Je me rappelle les berges pentues et herbues.
Tapis vert si doux aux pieds menus.
Je me rappelle l'éclat du soleil.
La dolence du jour, la douceur de l'air.
Je me rappelle la pureté du ciel, inégalable.
Les flots boueux et tranquilles de la rivière.
Je me rappelle l'aspect indécis de l'eau.
Le flux changeant allant du vert au bleu.
Je me rappelle les jeux, les rires.
Les folles galipettes enfantines.
Je me rappelle le ruisseau ami.
Son débit vif, son onde claire.
Je me rappelle les vairons et goujons.
Mignons petits poissons.
Je me rappelle juste avant qu'ils ne disparaissent,
Dans l'eau de la déesse paresseuse.
Je me rappelle nos petits seaux
Emplis de ces trésors vivants.
Je me rappelle les tractations âpres:
"Trois goujons pour un gardon."
Je me rappelle nos cannes à pêche assassines
Pour poissons chats et perches-soleil.
Je me rappelle les prises des vrais pêcheurs :
Carpes, brèmes et sandres magnifiques.
Je me rappelle leurs écailles brillantes.

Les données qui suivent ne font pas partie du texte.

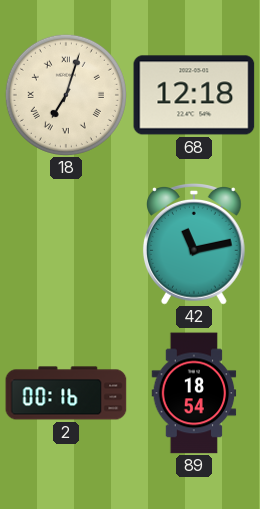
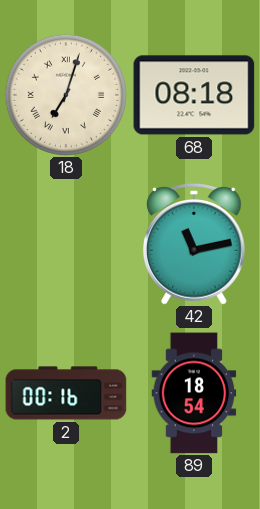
68: 12:18 -> 08:18
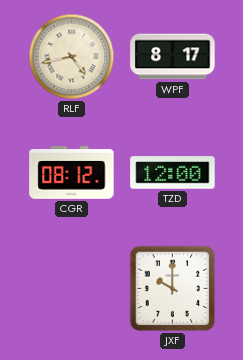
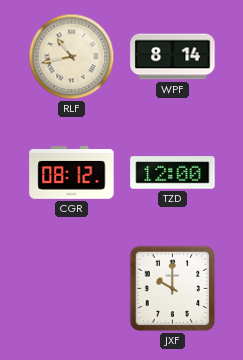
RLF: 4:43 -> 10:43
WPF: 8:17 -> 8:14
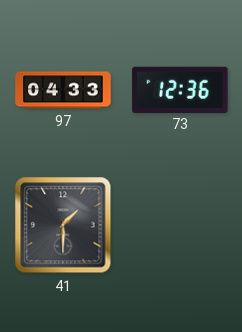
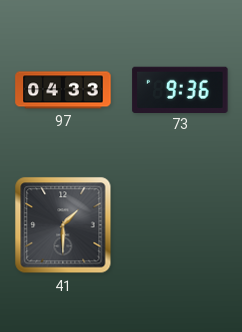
73: 12:36 -> 9:36
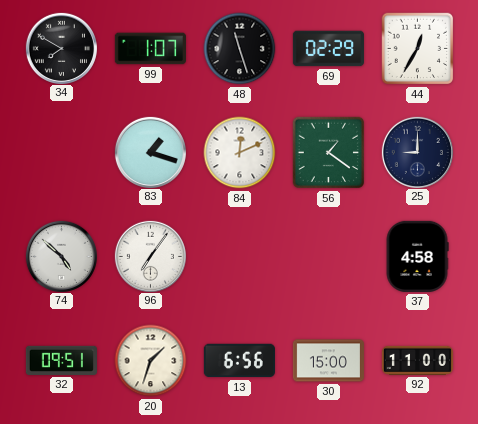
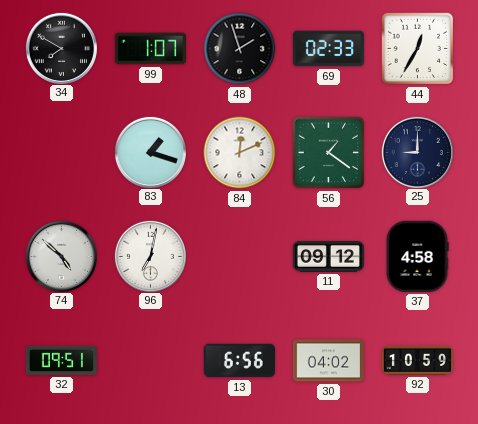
48: 11:27 -> 1:57
69: 02:29 -> 02:33
96: 7:06 -> 7:02
11: none -> 09:12
20: 1:33 -> none
30: 15:00 -> 04:02
92: 11:00 -> 10:59
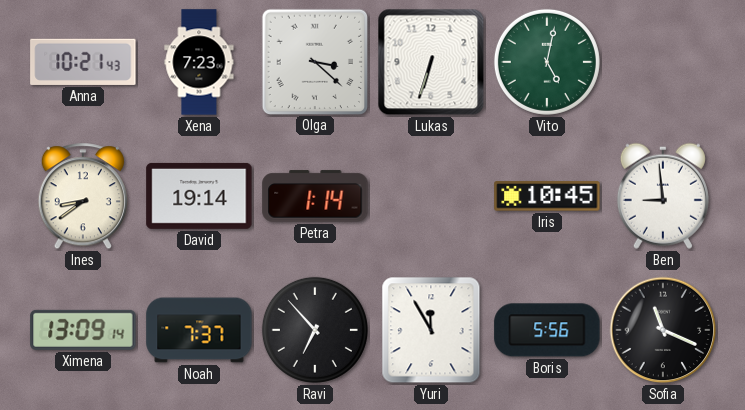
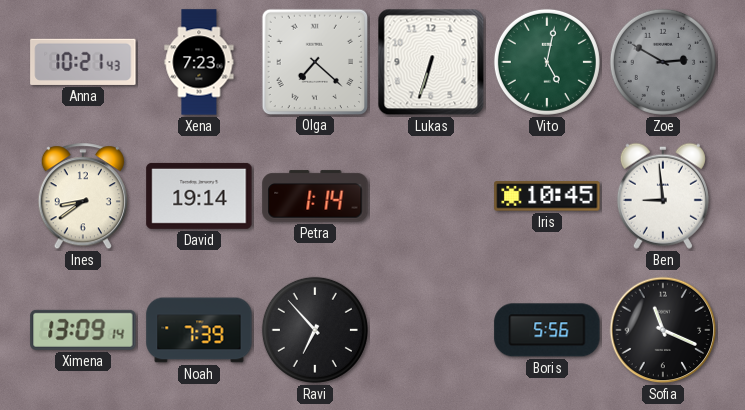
Olga: 3:22 -> 7:22
Zoe: none -> 2:50
Noah: 7:37 -> 7:39
Yuri: 11:55 -> none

Joyaux glissants aux reflets d'arc en en ciel.
Je me rappelle leurs soubresauts sauvages,
Leur combat pour retrouver l'eau.
Je me rappelle la Saône lunatique,
Abritant dans ses hauts fonds de mystérieux silures.
Je me rappelle les légendes rustiques
Inquiétantes à leur sujet.
Je me rappelle bien le fort courant
Me portant dans ses bras invisibles.
Je me rappelle la terreur
Qui m'a poussée à nager.
Je me rappelle la sensation
Au bout de mes pieds nus.
Je me rappelle que c'était visqueux,
Comme la peau du grand carnassier.
Je me rappelle être sortie de l'eau
A la hâte, glissant sur la vase.
Je me rappelle les rires des pêcheurs:
" la gamine sait nager maintenant!"
Je me rappelle des algues gluantes
Flottant à la surface...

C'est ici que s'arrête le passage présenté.